What you should do » Nothing but the lines from the one that contains "Biografia De Salvador Serna Del Rio" through the end of the listing should appear, set down exactly.

Extracted entries »
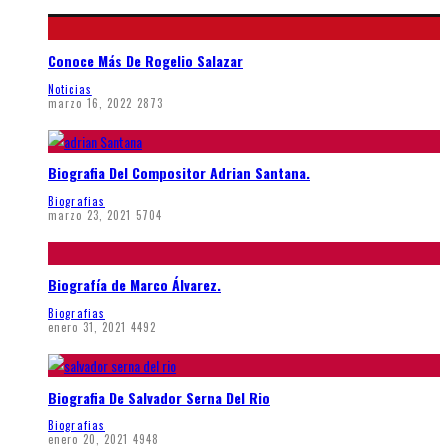
Conoce Más De Rogelio Salazar
Noticias
marzo 16, 2022
2873
Biografia Del Compositor Adrian Santana.
Biografias
marzo 23, 2021
5704
Biografía de Marco Álvarez.
Biografias
enero 31, 2021
4492
Biografia De Salvador Serna Del Rio
Biografias
enero 20, 2021
4948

Answer to the problem »
Biografia De Salvador Serna Del Rio
Biografias
enero 20, 2021
4948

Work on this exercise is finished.